Top of DATA TO PROCESS

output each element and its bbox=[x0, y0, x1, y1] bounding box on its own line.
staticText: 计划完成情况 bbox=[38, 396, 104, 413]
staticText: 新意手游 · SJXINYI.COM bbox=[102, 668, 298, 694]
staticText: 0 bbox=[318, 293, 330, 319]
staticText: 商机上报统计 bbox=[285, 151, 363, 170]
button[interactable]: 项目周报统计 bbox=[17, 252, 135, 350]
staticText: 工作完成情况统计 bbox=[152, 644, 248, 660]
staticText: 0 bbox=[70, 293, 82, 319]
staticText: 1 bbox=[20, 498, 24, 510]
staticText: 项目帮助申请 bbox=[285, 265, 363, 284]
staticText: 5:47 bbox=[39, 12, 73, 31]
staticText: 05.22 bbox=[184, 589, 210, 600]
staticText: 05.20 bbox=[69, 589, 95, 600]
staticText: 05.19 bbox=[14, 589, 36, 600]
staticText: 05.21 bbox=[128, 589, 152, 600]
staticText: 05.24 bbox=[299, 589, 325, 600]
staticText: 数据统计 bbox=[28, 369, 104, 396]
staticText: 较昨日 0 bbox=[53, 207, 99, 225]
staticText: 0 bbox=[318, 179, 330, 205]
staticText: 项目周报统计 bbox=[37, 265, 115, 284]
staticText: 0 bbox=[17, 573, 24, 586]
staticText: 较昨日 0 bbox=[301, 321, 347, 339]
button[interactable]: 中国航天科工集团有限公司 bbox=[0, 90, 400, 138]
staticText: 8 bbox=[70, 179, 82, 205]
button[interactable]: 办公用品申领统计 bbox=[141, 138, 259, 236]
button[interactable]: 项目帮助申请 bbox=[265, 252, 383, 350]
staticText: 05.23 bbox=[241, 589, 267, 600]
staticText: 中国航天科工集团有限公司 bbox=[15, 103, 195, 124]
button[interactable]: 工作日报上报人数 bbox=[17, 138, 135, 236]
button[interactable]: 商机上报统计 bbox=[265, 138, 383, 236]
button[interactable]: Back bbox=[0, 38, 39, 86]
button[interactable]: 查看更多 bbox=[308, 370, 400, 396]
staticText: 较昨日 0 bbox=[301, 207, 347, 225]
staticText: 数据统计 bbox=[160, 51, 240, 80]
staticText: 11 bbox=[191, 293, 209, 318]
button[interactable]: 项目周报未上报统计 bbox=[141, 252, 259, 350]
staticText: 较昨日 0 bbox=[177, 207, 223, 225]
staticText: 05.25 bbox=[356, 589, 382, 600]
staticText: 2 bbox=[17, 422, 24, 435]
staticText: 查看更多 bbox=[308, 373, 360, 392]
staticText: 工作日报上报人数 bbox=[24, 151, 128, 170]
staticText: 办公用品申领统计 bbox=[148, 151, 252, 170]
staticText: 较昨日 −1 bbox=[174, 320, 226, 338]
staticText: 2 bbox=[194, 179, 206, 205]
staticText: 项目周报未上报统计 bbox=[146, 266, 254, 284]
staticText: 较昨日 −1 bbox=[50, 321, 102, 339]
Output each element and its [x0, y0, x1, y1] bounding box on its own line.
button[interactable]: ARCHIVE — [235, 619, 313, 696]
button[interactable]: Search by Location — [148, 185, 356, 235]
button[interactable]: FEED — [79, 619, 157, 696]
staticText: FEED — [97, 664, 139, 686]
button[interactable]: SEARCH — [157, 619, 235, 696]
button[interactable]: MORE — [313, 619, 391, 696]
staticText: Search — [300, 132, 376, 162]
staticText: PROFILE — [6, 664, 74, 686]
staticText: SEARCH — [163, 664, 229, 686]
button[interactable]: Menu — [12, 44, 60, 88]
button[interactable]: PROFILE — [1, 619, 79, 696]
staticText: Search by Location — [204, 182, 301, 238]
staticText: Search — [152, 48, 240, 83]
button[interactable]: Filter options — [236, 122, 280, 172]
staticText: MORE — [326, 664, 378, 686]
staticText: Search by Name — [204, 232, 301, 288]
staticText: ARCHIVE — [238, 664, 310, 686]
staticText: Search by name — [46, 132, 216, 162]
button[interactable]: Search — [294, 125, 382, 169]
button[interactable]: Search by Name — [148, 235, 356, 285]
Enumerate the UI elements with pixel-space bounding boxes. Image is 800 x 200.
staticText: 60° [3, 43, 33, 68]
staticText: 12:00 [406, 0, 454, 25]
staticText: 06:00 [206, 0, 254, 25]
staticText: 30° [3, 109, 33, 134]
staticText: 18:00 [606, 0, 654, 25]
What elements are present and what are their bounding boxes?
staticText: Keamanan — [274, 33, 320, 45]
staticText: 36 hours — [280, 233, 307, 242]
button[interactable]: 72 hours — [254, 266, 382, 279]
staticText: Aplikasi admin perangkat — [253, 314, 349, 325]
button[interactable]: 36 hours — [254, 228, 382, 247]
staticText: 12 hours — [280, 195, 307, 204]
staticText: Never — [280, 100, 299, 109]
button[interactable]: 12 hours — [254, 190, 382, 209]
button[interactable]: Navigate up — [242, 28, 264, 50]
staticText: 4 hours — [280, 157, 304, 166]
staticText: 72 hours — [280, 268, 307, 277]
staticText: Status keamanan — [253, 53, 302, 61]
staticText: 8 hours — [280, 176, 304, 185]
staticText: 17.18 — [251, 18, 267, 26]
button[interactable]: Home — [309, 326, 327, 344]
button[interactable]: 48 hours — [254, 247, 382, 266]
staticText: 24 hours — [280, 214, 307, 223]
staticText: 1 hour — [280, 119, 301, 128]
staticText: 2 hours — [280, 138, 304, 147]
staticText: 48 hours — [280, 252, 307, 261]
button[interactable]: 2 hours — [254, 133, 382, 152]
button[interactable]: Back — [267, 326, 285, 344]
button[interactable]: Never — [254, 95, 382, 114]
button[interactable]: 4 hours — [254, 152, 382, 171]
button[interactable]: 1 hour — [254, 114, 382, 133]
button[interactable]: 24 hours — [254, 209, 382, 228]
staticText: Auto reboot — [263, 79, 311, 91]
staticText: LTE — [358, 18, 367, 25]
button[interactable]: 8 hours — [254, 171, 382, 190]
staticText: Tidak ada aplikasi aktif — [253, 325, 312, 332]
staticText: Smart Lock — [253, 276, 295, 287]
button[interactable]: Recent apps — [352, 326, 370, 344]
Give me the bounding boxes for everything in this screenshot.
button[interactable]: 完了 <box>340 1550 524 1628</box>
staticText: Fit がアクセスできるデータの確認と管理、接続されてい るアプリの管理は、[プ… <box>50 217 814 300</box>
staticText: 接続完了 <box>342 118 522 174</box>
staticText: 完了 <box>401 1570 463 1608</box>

Bottom of DATA TO PROCESS

> EXERCISE OBJECTIVE: Write the data out once more. Keep every word the same.

> RESULT:
output each element and its bbox=[x0, y0, x1, y1] bounding box on its own line.
staticText: 计划完成情况 bbox=[38, 396, 104, 413]
staticText: 新意手游 · SJXINYI.COM bbox=[102, 668, 298, 694]
staticText: 0 bbox=[318, 293, 330, 319]
staticText: 商机上报统计 bbox=[285, 151, 363, 170]
button[interactable]: 项目周报统计 bbox=[17, 252, 135, 350]
staticText: 工作完成情况统计 bbox=[152, 644, 248, 660]
staticText: 0 bbox=[70, 293, 82, 319]
staticText: 1 bbox=[20, 498, 24, 510]
staticText: 项目帮助申请 bbox=[285, 265, 363, 284]
staticText: 5:47 bbox=[39, 12, 73, 31]
staticText: 05.22 bbox=[184, 589, 210, 600]
staticText: 05.20 bbox=[69, 589, 95, 600]
staticText: 05.19 bbox=[14, 589, 36, 600]
staticText: 05.21 bbox=[128, 589, 152, 600]
staticText: 05.24 bbox=[299, 589, 325, 600]
staticText: 数据统计 bbox=[28, 369, 104, 396]
staticText: 较昨日 0 bbox=[53, 207, 99, 225]
staticText: 0 bbox=[318, 179, 330, 205]
staticText: 项目周报统计 bbox=[37, 265, 115, 284]
staticText: 0 bbox=[17, 573, 24, 586]
staticText: 较昨日 0 bbox=[301, 321, 347, 339]
button[interactable]: 中国航天科工集团有限公司 bbox=[0, 90, 400, 138]
staticText: 8 bbox=[70, 179, 82, 205]
button[interactable]: 办公用品申领统计 bbox=[141, 138, 259, 236]
button[interactable]: 项目帮助申请 bbox=[265, 252, 383, 350]
staticText: 05.23 bbox=[241, 589, 267, 600]
staticText: 中国航天科工集团有限公司 bbox=[15, 103, 195, 124]
button[interactable]: 工作日报上报人数 bbox=[17, 138, 135, 236]
button[interactable]: 商机上报统计 bbox=[265, 138, 383, 236]
button[interactable]: Back bbox=[0, 38, 39, 86]
button[interactable]: 查看更多 bbox=[308, 370, 400, 396]
staticText: 较昨日 0 bbox=[301, 207, 347, 225]
staticText: 数据统计 bbox=[160, 51, 240, 80]
staticText: 11 bbox=[191, 293, 209, 318]
button[interactable]: 项目周报未上报统计 bbox=[141, 252, 259, 350]
staticText: 较昨日 0 bbox=[177, 207, 223, 225]
staticText: 05.25 bbox=[356, 589, 382, 600]
staticText: 2 bbox=[17, 422, 24, 435]
staticText: 查看更多 bbox=[308, 373, 360, 392]
staticText: 工作日报上报人数 bbox=[24, 151, 128, 170]
staticText: 办公用品申领统计 bbox=[148, 151, 252, 170]
staticText: 较昨日 −1 bbox=[174, 320, 226, 338]
staticText: 2 bbox=[194, 179, 206, 205]
staticText: 项目周报未上报统计 bbox=[146, 266, 254, 284]
staticText: 较昨日 −1 bbox=[50, 321, 102, 339]
Output each element and its [x0, y0, x1, y1] bounding box on its own line.
button[interactable]: ARCHIVE — [235, 619, 313, 696]
button[interactable]: Search by Location — [148, 185, 356, 235]
button[interactable]: FEED — [79, 619, 157, 696]
staticText: FEED — [97, 664, 139, 686]
button[interactable]: SEARCH — [157, 619, 235, 696]
button[interactable]: MORE — [313, 619, 391, 696]
staticText: Search — [300, 132, 376, 162]
staticText: PROFILE — [6, 664, 74, 686]
staticText: SEARCH — [163, 664, 229, 686]
button[interactable]: Menu — [12, 44, 60, 88]
button[interactable]: PROFILE — [1, 619, 79, 696]
staticText: Search by Location — [204, 182, 301, 238]
staticText: Search — [152, 48, 240, 83]
button[interactable]: Filter options — [236, 122, 280, 172]
staticText: MORE — [326, 664, 378, 686]
staticText: Search by Name — [204, 232, 301, 288]
staticText: ARCHIVE — [238, 664, 310, 686]
staticText: Search by name — [46, 132, 216, 162]
button[interactable]: Search — [294, 125, 382, 169]
button[interactable]: Search by Name — [148, 235, 356, 285]
Enumerate the UI elements with pixel-space bounding boxes. Image is 800 x 200.
staticText: 60° [3, 43, 33, 68]
staticText: 12:00 [406, 0, 454, 25]
staticText: 06:00 [206, 0, 254, 25]
staticText: 30° [3, 109, 33, 134]
staticText: 18:00 [606, 0, 654, 25]
What elements are present and what are their bounding boxes?
staticText: Keamanan — [274, 33, 320, 45]
staticText: 36 hours — [280, 233, 307, 242]
button[interactable]: 72 hours — [254, 266, 382, 279]
staticText: Aplikasi admin perangkat — [253, 314, 349, 325]
button[interactable]: 36 hours — [254, 228, 382, 247]
staticText: 12 hours — [280, 195, 307, 204]
staticText: Never — [280, 100, 299, 109]
button[interactable]: 12 hours — [254, 190, 382, 209]
button[interactable]: Navigate up — [242, 28, 264, 50]
staticText: 4 hours — [280, 157, 304, 166]
staticText: 72 hours — [280, 268, 307, 277]
staticText: Status keamanan — [253, 53, 302, 61]
staticText: 8 hours — [280, 176, 304, 185]
staticText: 17.18 — [251, 18, 267, 26]
button[interactable]: Home — [309, 326, 327, 344]
button[interactable]: 48 hours — [254, 247, 382, 266]
staticText: 24 hours — [280, 214, 307, 223]
staticText: 1 hour — [280, 119, 301, 128]
staticText: 2 hours — [280, 138, 304, 147]
staticText: 48 hours — [280, 252, 307, 261]
button[interactable]: 2 hours — [254, 133, 382, 152]
button[interactable]: Back — [267, 326, 285, 344]
button[interactable]: Never — [254, 95, 382, 114]
button[interactable]: 4 hours — [254, 152, 382, 171]
button[interactable]: 1 hour — [254, 114, 382, 133]
button[interactable]: 24 hours — [254, 209, 382, 228]
staticText: Auto reboot — [263, 79, 311, 91]
staticText: LTE — [358, 18, 367, 25]
button[interactable]: 8 hours — [254, 171, 382, 190]
staticText: Tidak ada aplikasi aktif — [253, 325, 312, 332]
staticText: Smart Lock — [253, 276, 295, 287]
button[interactable]: Recent apps — [352, 326, 370, 344]
Give me the bounding boxes for everything in this screenshot.
button[interactable]: 完了 <box>340 1550 524 1628</box>
staticText: Fit がアクセスできるデータの確認と管理、接続されてい るアプリの管理は、[プ… <box>50 217 814 300</box>
staticText: 接続完了 <box>342 118 522 174</box>
staticText: 完了 <box>401 1570 463 1608</box>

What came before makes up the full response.